Your task: Would you reproduce all of the entries below, character for character?
--- Information ---
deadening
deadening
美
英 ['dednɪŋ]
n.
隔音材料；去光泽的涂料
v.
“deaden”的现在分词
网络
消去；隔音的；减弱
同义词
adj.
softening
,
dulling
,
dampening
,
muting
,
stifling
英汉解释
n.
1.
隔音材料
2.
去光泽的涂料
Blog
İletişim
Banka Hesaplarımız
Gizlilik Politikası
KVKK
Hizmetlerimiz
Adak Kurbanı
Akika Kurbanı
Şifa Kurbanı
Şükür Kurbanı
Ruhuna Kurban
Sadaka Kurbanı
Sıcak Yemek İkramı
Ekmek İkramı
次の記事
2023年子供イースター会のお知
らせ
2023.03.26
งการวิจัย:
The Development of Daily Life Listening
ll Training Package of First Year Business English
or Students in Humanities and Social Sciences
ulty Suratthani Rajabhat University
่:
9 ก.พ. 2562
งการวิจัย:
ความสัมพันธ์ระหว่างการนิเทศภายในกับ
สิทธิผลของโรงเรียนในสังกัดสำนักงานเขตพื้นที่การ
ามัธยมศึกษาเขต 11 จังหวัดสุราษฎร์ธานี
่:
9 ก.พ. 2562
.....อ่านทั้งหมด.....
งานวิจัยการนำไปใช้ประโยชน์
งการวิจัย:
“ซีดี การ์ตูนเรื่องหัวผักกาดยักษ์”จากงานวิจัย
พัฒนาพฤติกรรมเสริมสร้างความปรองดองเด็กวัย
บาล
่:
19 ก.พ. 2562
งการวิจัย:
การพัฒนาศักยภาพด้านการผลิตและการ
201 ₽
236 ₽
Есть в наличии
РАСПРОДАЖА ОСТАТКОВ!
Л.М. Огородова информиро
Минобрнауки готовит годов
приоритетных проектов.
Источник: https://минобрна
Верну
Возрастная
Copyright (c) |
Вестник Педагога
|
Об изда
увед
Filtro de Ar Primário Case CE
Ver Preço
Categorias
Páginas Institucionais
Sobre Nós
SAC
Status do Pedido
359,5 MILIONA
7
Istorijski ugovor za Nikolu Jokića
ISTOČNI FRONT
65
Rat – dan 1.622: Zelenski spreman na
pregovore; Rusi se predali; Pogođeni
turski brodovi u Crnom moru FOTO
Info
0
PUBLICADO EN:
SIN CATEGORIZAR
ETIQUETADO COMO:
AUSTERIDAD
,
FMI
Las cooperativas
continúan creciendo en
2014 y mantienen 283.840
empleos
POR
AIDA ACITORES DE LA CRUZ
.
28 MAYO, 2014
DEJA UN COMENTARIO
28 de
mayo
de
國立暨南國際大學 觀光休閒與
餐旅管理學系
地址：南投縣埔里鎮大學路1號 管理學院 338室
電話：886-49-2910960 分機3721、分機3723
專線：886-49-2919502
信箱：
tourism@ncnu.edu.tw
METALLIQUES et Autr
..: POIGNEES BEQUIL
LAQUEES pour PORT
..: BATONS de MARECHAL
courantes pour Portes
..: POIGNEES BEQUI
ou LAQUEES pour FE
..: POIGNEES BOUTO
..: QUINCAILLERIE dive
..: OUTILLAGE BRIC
---
Task solution:
deadening
deadening
美
英 ['dednɪŋ]
n.
隔音材料；去光泽的涂料
v.
“deaden”的现在分词
网络
消去；隔音的；减弱
同义词
adj.
softening
,
dulling
,
dampening
,
muting
,
stifling
英汉解释
n.
1.
隔音材料
2.
去光泽的涂料
Blog
İletişim
Banka Hesaplarımız
Gizlilik Politikası
KVKK
Hizmetlerimiz
Adak Kurbanı
Akika Kurbanı
Şifa Kurbanı
Şükür Kurbanı
Ruhuna Kurban
Sadaka Kurbanı
Sıcak Yemek İkramı
Ekmek İkramı
次の記事
2023年子供イースター会のお知
らせ
2023.03.26
งการวิจัย:
The Development of Daily Life Listening
ll Training Package of First Year Business English
or Students in Humanities and Social Sciences
ulty Suratthani Rajabhat University
่:
9 ก.พ. 2562
งการวิจัย:
ความสัมพันธ์ระหว่างการนิเทศภายในกับ
สิทธิผลของโรงเรียนในสังกัดสำนักงานเขตพื้นที่การ
ามัธยมศึกษาเขต 11 จังหวัดสุราษฎร์ธานี
่:
9 ก.พ. 2562
.....อ่านทั้งหมด.....
งานวิจัยการนำไปใช้ประโยชน์
งการวิจัย:
“ซีดี การ์ตูนเรื่องหัวผักกาดยักษ์”จากงานวิจัย
พัฒนาพฤติกรรมเสริมสร้างความปรองดองเด็กวัย
บาล
่:
19 ก.พ. 2562
งการวิจัย:
การพัฒนาศักยภาพด้านการผลิตและการ
201 ₽
236 ₽
Есть в наличии
РАСПРОДАЖА ОСТАТКОВ!
Л.М. Огородова информиро
Минобрнауки готовит годов
приоритетных проектов.
Источник: https://минобрна
Верну
Возрастная
Copyright (c) |
Вестник Педагога
|
Об изда
увед
Filtro de Ar Primário Case CE
Ver Preço
Categorias
Páginas Institucionais
Sobre Nós
SAC
Status do Pedido
359,5 MILIONA
7
Istorijski ugovor za Nikolu Jokića
ISTOČNI FRONT
65
Rat – dan 1.622: Zelenski spreman na
pregovore; Rusi se predali; Pogođeni
turski brodovi u Crnom moru FOTO
Info
0
PUBLICADO EN:
SIN CATEGORIZAR
ETIQUETADO COMO:
AUSTERIDAD
,
FMI
Las cooperativas
continúan creciendo en
2014 y mantienen 283.840
empleos
POR
AIDA ACITORES DE LA CRUZ
.
28 MAYO, 2014
DEJA UN COMENTARIO
28 de
mayo
de
國立暨南國際大學 觀光休閒與
餐旅管理學系
地址：南投縣埔里鎮大學路1號 管理學院 338室
電話：886-49-2910960 分機3721、分機3723
專線：886-49-2919502
信箱：
tourism@ncnu.edu.tw
METALLIQUES et Autr
..: POIGNEES BEQUIL
LAQUEES pour PORT
..: BATONS de MARECHAL
courantes pour Portes
..: POIGNEES BEQUI
ou LAQUEES pour FE
..: POIGNEES BOUTO
..: QUINCAILLERIE dive
..: OUTILLAGE BRIC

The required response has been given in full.